For both business owning and non-business owning households, the fall in assets only appears in March 2021. On the other hand, both savings and net borrowing immediately deteriorate in May 2020. While it is difficult to determine exactly why assets only decline a year into the pandemic, it is possible that households delayed selling assets as long as possible, using savings and borrowing instead. We see evidence in support of this in the self-reported reasons for drawing down on savings and taking more loans, with 20% of households reporting taking a loan primarily to avoid having to sell assets. Additionally, it may have been difficult to sell assets during the lockdown period from end March to end July 2020, since all markets other than for food were shut. As such, selling assets may not have become possible until August 2020, and might not have occurred frequently enough by September 2020 for us to pick this up in the survey.

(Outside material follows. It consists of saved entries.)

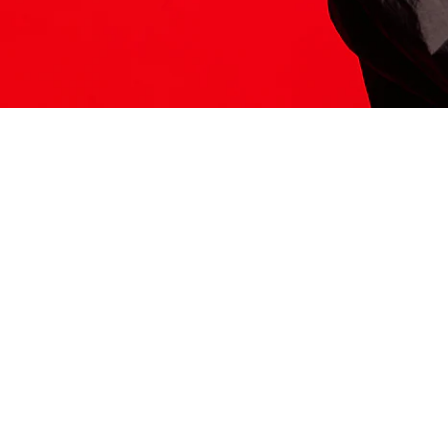
ITS HERE
Model
251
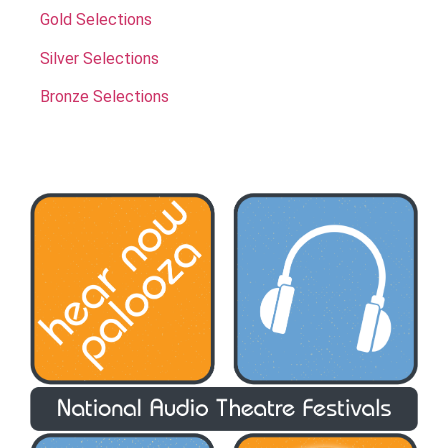
Gold Selections
Silver Selections
Bronze Selections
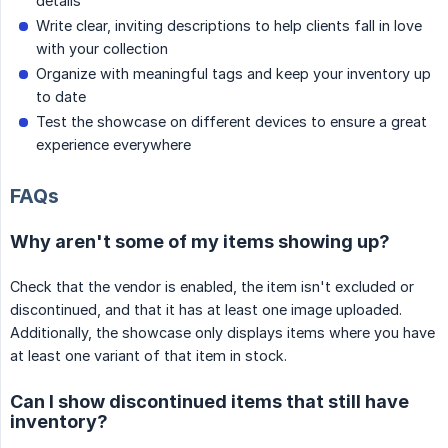
details
Write clear, inviting descriptions to help clients fall in love
with your collection
Organize with meaningful tags and keep your inventory up
to date
Test the showcase on different devices to ensure a great
experience everywhere
FAQs
Why aren't some of my items showing up?
Check that the vendor is enabled, the item isn't excluded or
discontinued, and that it has at least one image uploaded.
Additionally, the showcase only displays items where you have
at least one variant of that item in stock.
Can I show discontinued items that still have
inventory?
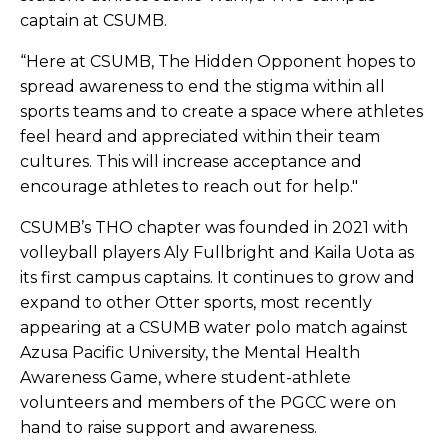
captain at CSUMB.
“Here at CSUMB, The Hidden Opponent hopes to
spread awareness to end the stigma within all
sports teams and to create a space where athletes
feel heard and appreciated within their team
cultures. This will increase acceptance and
encourage athletes to reach out for help."
CSUMB’s THO chapter was founded in 2021 with
volleyball players Aly Fullbright and Kaila Uota as
its first campus captains. It continues to grow and
expand to other Otter sports, most recently
appearing at a CSUMB water polo match against
Azusa Pacific University, the Mental Health
Awareness Game, where student-athlete
volunteers and members of the PGCC were on
hand to raise support and awareness.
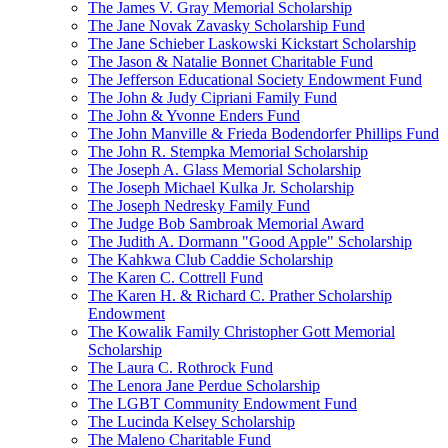
The James V. Gray Memorial Scholarship
The Jane Novak Zavasky Scholarship Fund
The Jane Schieber Laskowski Kickstart Scholarship
The Jason & Natalie Bonnet Charitable Fund
The Jefferson Educational Society Endowment Fund
The John & Judy Cipriani Family Fund
The John & Yvonne Enders Fund
The John Manville & Frieda Bodendorfer Phillips Fund
The John R. Stempka Memorial Scholarship
The Joseph A. Glass Memorial Scholarship
The Joseph Michael Kulka Jr. Scholarship
The Joseph Nedresky Family Fund
The Judge Bob Sambroak Memorial Award
The Judith A. Dormann "Good Apple" Scholarship
The Kahkwa Club Caddie Scholarship
The Karen C. Cottrell Fund
The Karen H. & Richard C. Prather Scholarship
Endowment
The Kowalik Family Christopher Gott Memorial
Scholarship
The Laura C. Rothrock Fund
The Lenora Jane Perdue Scholarship
The LGBT Community Endowment Fund
The Lucinda Kelsey Scholarship
The Maleno Charitable Fund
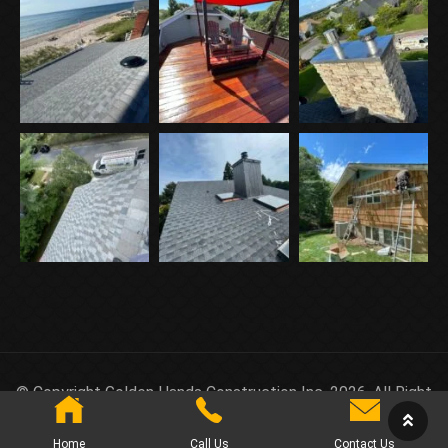
© Copyright Golden Hands Construction Inc. 2026. All Right
Reserved.
Home
Call Us
Contact Us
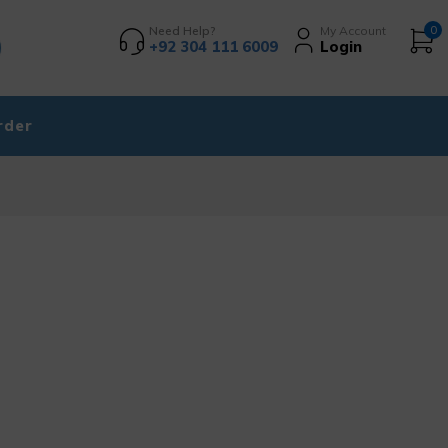
Need Help?
My Account
0
+92 304 111 6009
Login
rder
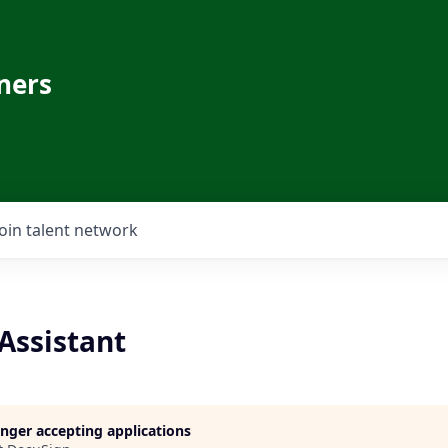
ners
Join talent network
Assistant
longer accepting applications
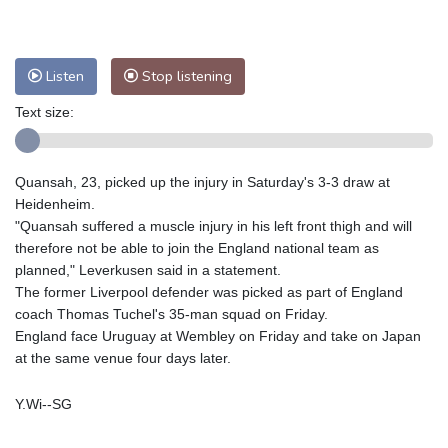
Nuuk (Godthåb)
5 °C
Hong Kong
34 °C
Singapore
31 °C
Melbourne
28 °C
Canberra
9 °C
Listen
Stop listening
Adelaide
12 °C
Darwin
25 °C
Text size:
Perth
14 °C
Fort Worth
25 °C
Honolulu
25 °C
Sydney
12 °C
Quansah, 23, picked up the injury in Saturday's 3-3 draw at
Johannesburg
20 °C
Dubai
36 °C
Heidenheim.
Mumbai
29 °C
Zürich
36 °C
"Quansah suffered a muscle injury in his left front thigh and will
Tokyo
27 °C
Seoul
25 °C
therefore not be able to join the England national team as
Delhi
35 °C
Beijing
26 °C
planned," Leverkusen said in a statement.
The former Liverpool defender was picked as part of England
Riyadh
44 °C
Prague
30 °C
coach Thomas Tuchel's 35-man squad on Friday.
Pennsylvania
25 °C
Valletta
32 °C
England face Uruguay at Wembley on Friday and take on Japan
Manama
36 °C
Warsaw
26 °C
at the same venue four days later.
Stockholm
24 °C
Y.Wi--SG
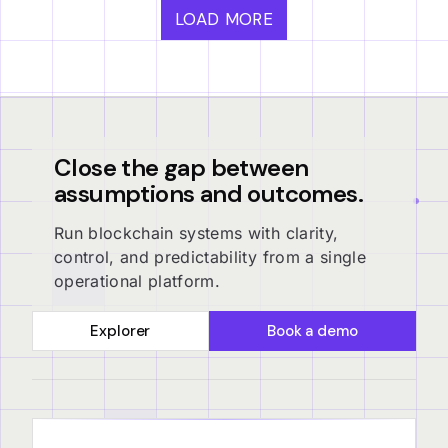
LOAD MORE
Close the gap between
assumptions and outcomes.
Run blockchain systems with clarity,
control, and predictability from a single
operational platform.
Explorer
Book a demo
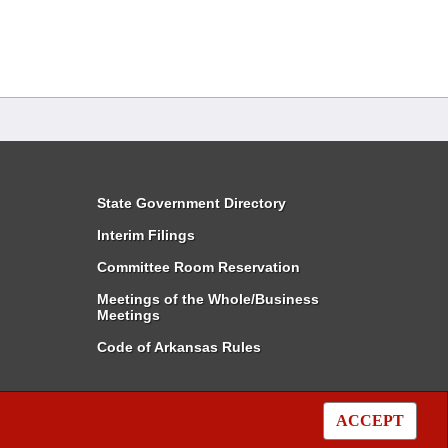
State Government Directory
Interim Filings
Committee Room Reservation
Meetings of the Whole/Business
Meetings
Code of Arkansas Rules
ACCEPT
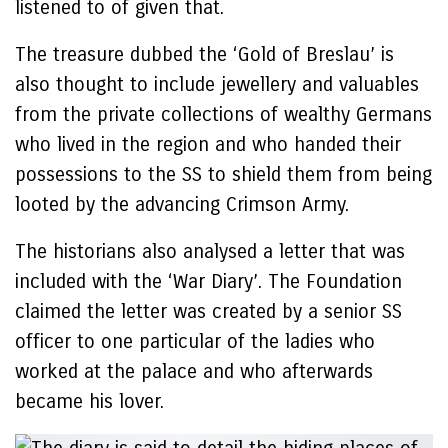
listened to of given that.
The treasure dubbed the ‘Gold of Breslau’ is
also thought to include jewellery and valuables
from the private collections of wealthy Germans
who lived in the region and who handed their
possessions to the SS to shield them from being
looted by the advancing Crimson Army.
The historians also analysed a letter that was
included with the ‘War Diary’. The Foundation
claimed the letter was created by a senior SS
officer to one particular of the ladies who
worked at the palace and who afterwards
became his lover.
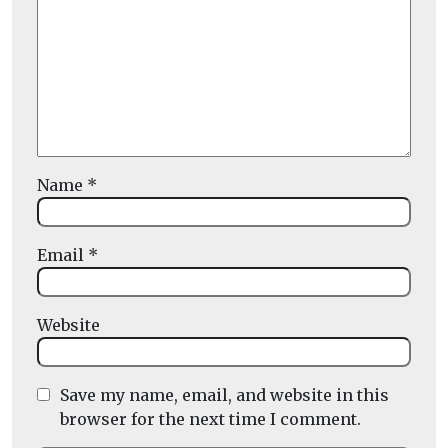
Name
*
Email
*
Website
Save my name, email, and website in this
browser for the next time I comment.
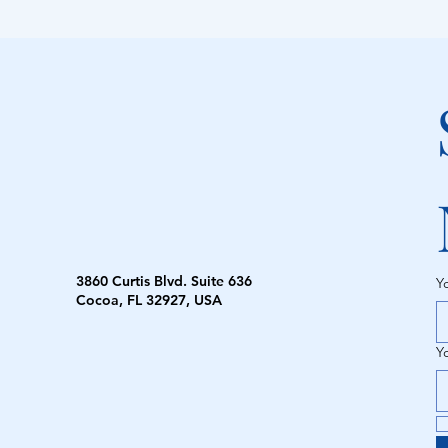
3860 Curtis Blvd. Suite 636
Y
Cocoa, FL 32927, USA
Y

It is clear that business owning households have made up for their large declines in income by selling down liquid and illiquid sources of wealth and increasing debt substantially. This huge decline in their financial position could also explain why they were not able to restart their enterprises, even a year later, and why they do not expand their farming activities. The impact of this for their financial position going forward is extremely concerning.
6 Identification threats
The identification of the effect of the Covid-19 pandemic in the one-year period since the lockdown was first imposed is threatened by usual fluctuations in the economic variables we examine due to seasonality. This is particularly likely to be a concern amongst agricultural households of the sort we study here. While potentially a concern for the intra-year analysis, it’s important to note that we focus in this paper on household outcomes in the same month – March – pre and post pandemic in 2020 and 2021, which cannot be threatened by intra-year seasonality.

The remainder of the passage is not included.